Starting at the line that contains "Čeština (193, 705)", write out every line to the end of the records below exactly, and leave out the pictures.
——————————
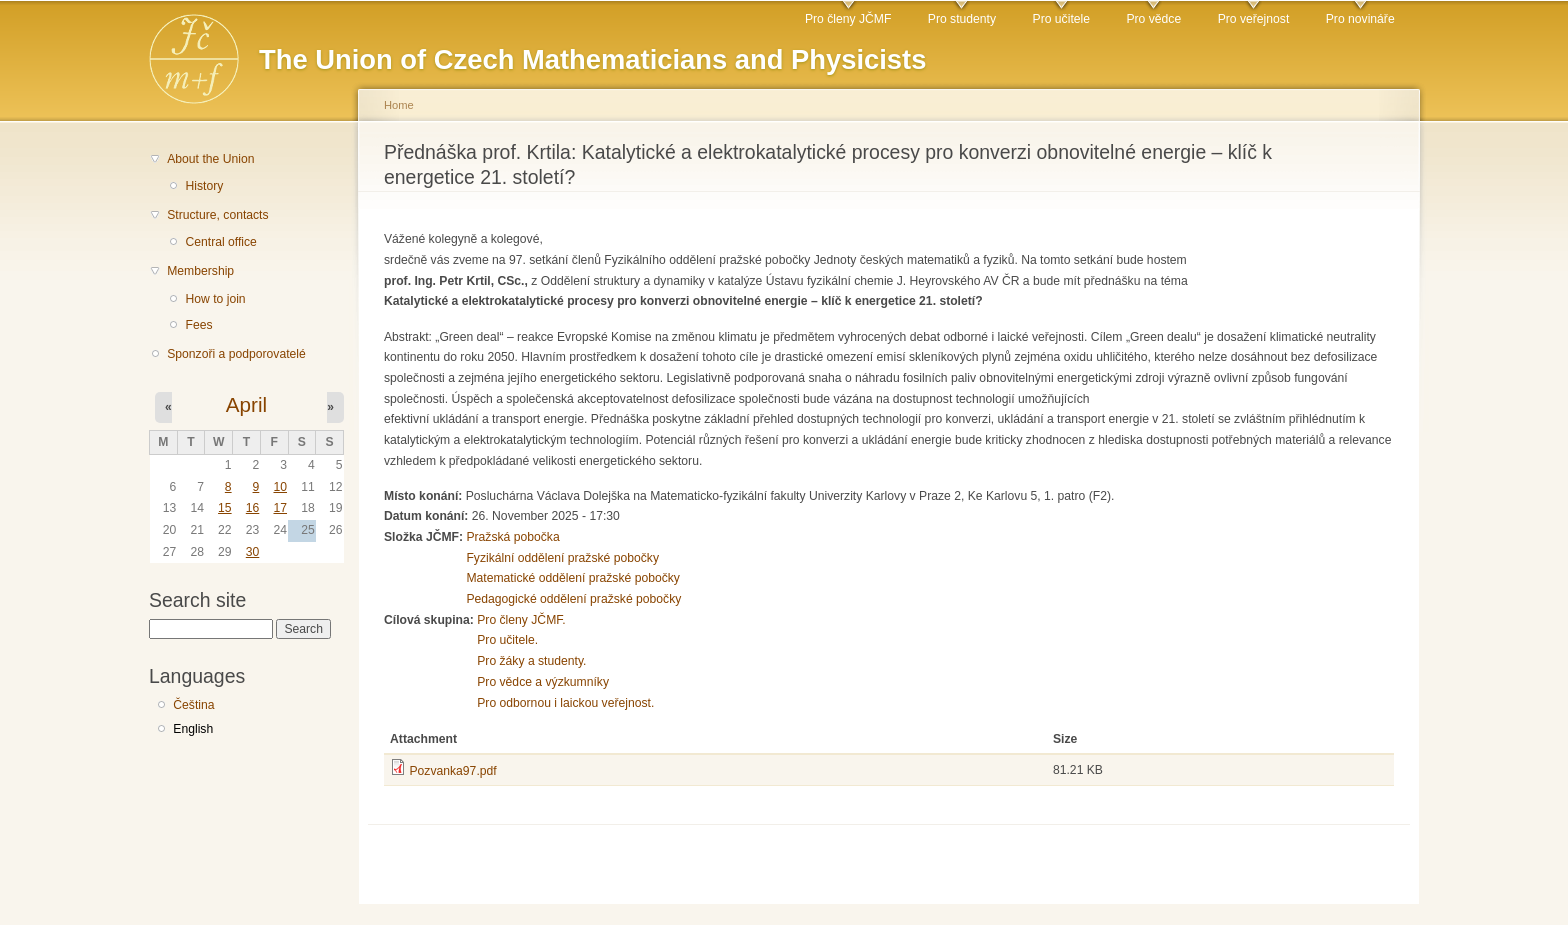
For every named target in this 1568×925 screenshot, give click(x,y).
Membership (200, 271)
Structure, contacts (217, 215)
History (204, 186)
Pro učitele (1061, 19)
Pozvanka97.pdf (452, 771)
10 (280, 487)
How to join (215, 299)
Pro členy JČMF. (521, 620)
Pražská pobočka (512, 537)
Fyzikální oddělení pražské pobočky (562, 558)
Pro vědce (1153, 19)
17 (280, 508)
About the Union (210, 159)
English (193, 729)
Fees (198, 325)
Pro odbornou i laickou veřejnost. (565, 703)
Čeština (193, 705)
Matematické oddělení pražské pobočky (573, 578)
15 (225, 508)
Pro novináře (1360, 19)
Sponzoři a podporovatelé (236, 354)
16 (253, 508)
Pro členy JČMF (848, 19)
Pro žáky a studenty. (531, 661)
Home (399, 105)
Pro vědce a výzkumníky (543, 682)
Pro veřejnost (1254, 19)
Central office (220, 242)
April (246, 404)
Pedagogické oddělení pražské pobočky (573, 599)
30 (253, 552)
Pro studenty (962, 19)
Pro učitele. (507, 640)
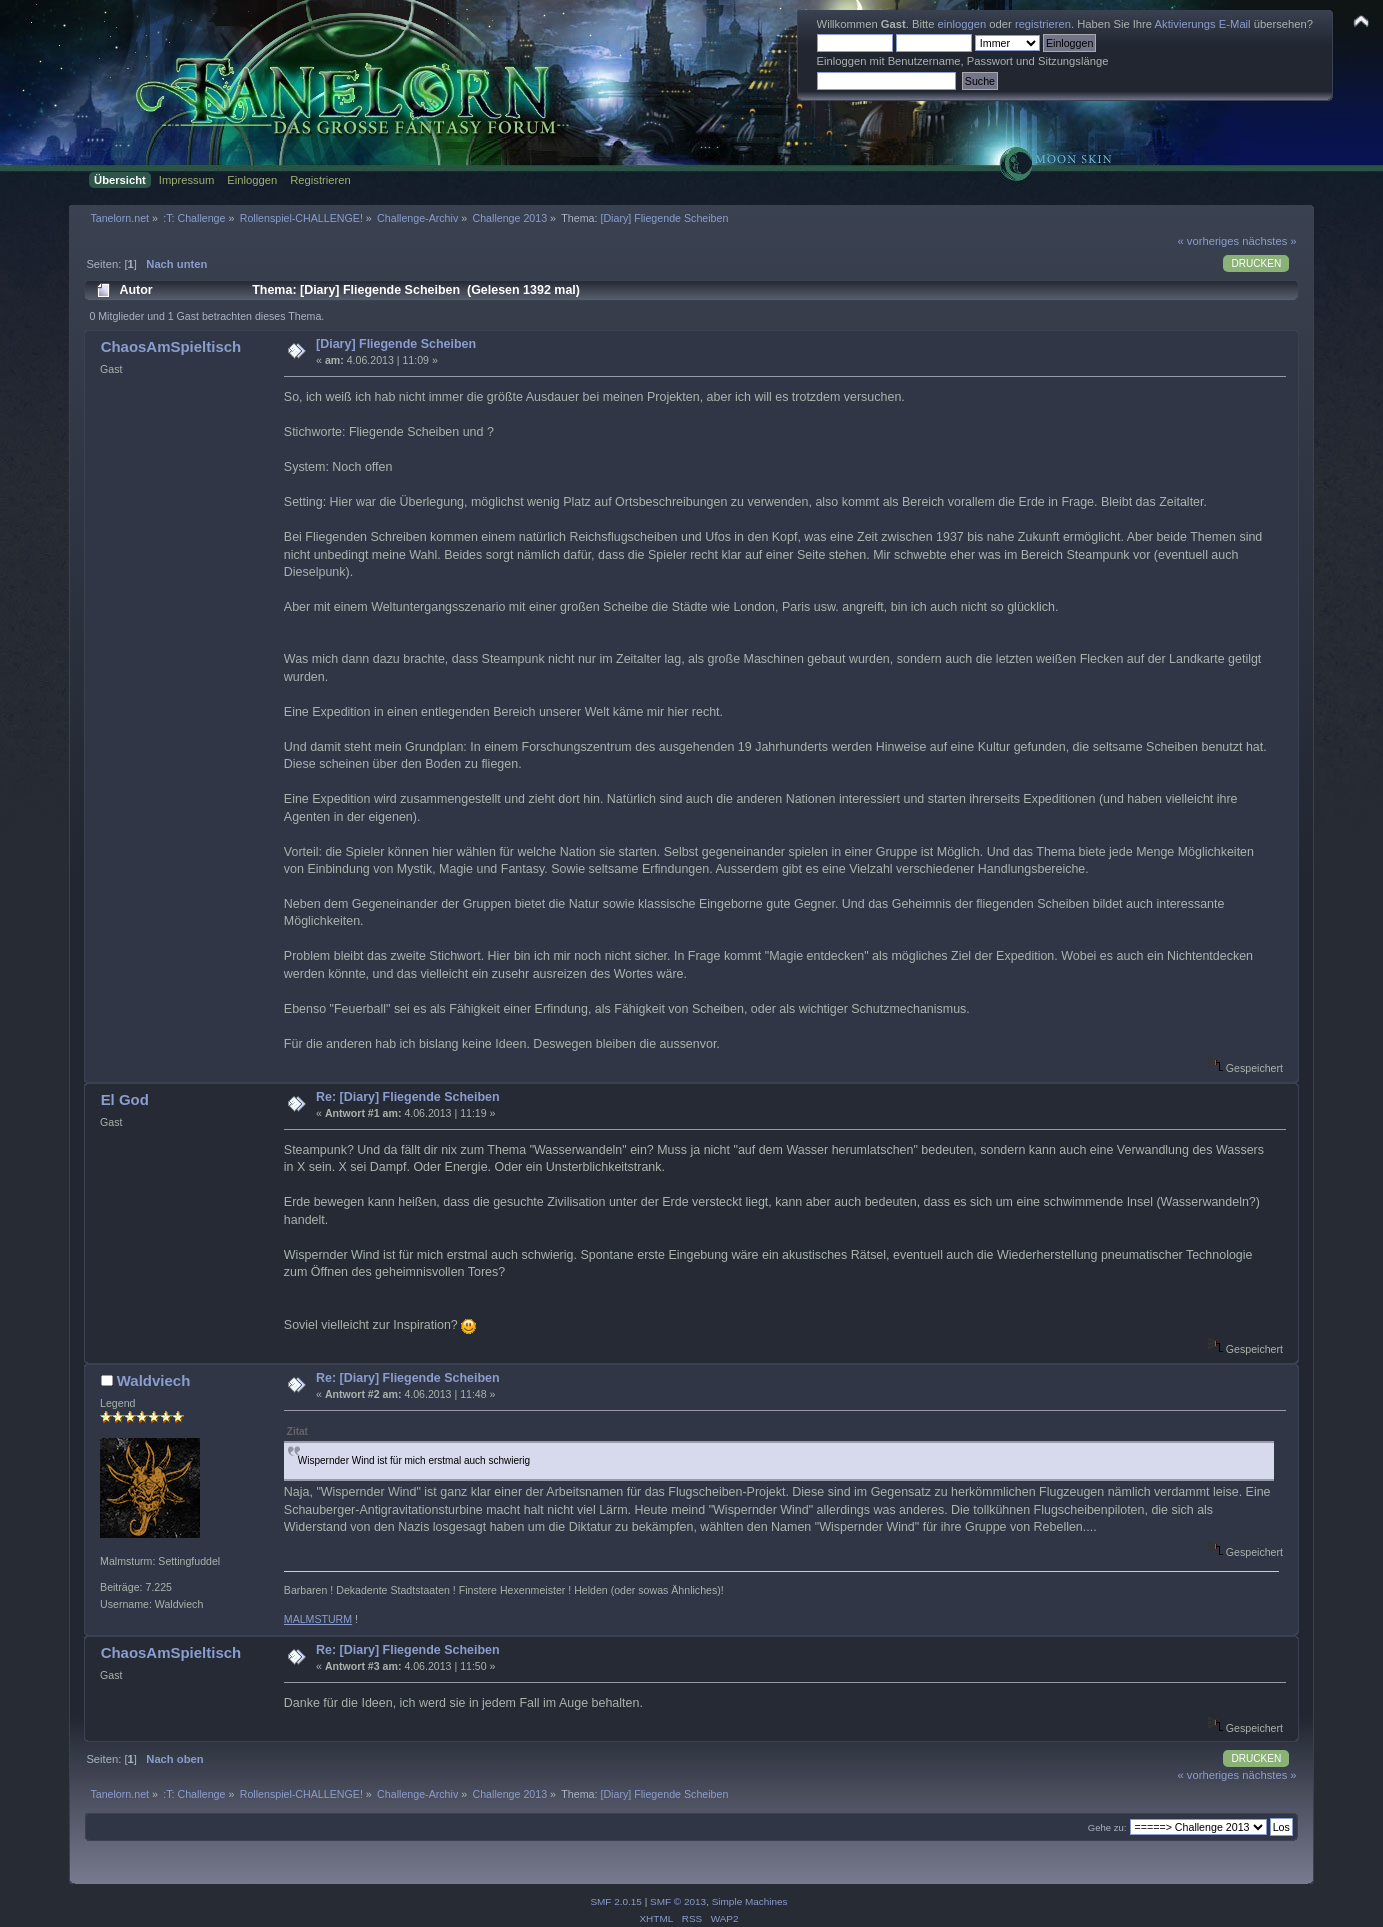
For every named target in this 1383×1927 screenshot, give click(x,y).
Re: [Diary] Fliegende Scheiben (408, 1097)
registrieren (1043, 24)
——————————
Solution to this exercise:
Čeština (193, 705)
Matematické oddělení pražské pobočky (573, 578)
15 (225, 508)
Pro novináře (1360, 19)
Sponzoři a podporovatelé (236, 354)
16 (253, 508)
Pro členy JČMF (848, 19)
Pro žáky a studenty. (531, 661)
Home (399, 105)
Pro vědce a výzkumníky (543, 682)
Pro veřejnost (1254, 19)
Central office (220, 242)
April (246, 404)
Pedagogické oddělení pražské pobočky (573, 599)
30 (253, 552)
Pro studenty (962, 19)
Pro učitele. (507, 640)
For every named target in this 1383×1927 screenshot, give click(x,y).
Re: [Diary] Fliegende Scheiben (408, 1097)
registrieren (1043, 24)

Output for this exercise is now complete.